Ce nom, prononcé à l’improviste par Meiga, troubla manifestement Koyomi. Ses yeux s’ouvrirent en grand, ses pupilles vacillèrent et ses lèvres tremblèrent comme celles d’un enfant effrayé.
« Oui, » répondit-il, « l’ancienne Koyomi Shizuka, la chamane épéiste de l’Agence du Roi Lion qui a regardé ta mère mourir. »
Bien que son expression n’ait pas changé, une émotion puissante était apparue dans les yeux de Meiga.
C’était la teinte d’une haine longtemps refoulée qui semblait remonter à la surface.
« Tu te trompes… C’était la mission de Mlle Touka de… protéger la Prêtresse du Sacrifice. »
Koyomi recula d’un demi-pas. Touka Fujisaka, chamane épéiste de l’Agence du Roi Lion, la fille qui, de droit, aurait dû prendre la place de Koyomi parmi les trois saints de l’Agence.
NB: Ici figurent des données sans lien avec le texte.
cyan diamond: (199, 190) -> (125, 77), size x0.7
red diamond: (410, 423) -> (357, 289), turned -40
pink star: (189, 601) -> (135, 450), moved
Il y a sept ans, elle avait infiltré un village de ritualistes vénérant une déesse hérétique, ce qui lui avait coûté la vie. Elle les avait combattus seule et était morte pour sauver la jeune fille qui aurait été sacrifiée à cette déesse.
Immédiatement après, Meiga Itogami avait massacré de nombreux mages d’attaque, puis avait été enfermé dans la barrière pénitentiaire en tant que sorcier criminel.
« Pour protéger la prêtresse, tu dis… Ha. » Meiga rit, accueillant l’excuse de Koyomi avec un mépris manifeste. « Oui. En y réfléchissant, Motoki Yaze protège la prêtresse de Caïn. On dirait que tu aimes bien ce garçon. Si je l’avais tué à l’époque, la situation aurait pu être plus… amusante… Ha-ha… Quel dommage ! »
« Meiga Itogami, tu… ! » Koyomi cria, sentant qu’elle était acculée au pied du mur.
Le monde était enveloppé d’une tranquillité soudaine, brisée par un boom. Il y avait la sensation étrange qu’un intervalle anormal s’était glissé dans le flux continu du temps. Koyomi Shizuka, surnommée Paper Noise, avait le droit absolu d’initier un temps qui n’aurait jamais dû exister.
Meiga réalisa soudain que tout son corps avait été criblé d’innombrables balles.
L’impact des coups de feu avait envoyé le corps de Meiga voler en arrière.
Dans sa main, Koyomi Shizuka brandissait un pistolet automatique conçu pour un usage militaire. Meiga n’avait pas pu détecter le moment où elle avait dégainé l’arme.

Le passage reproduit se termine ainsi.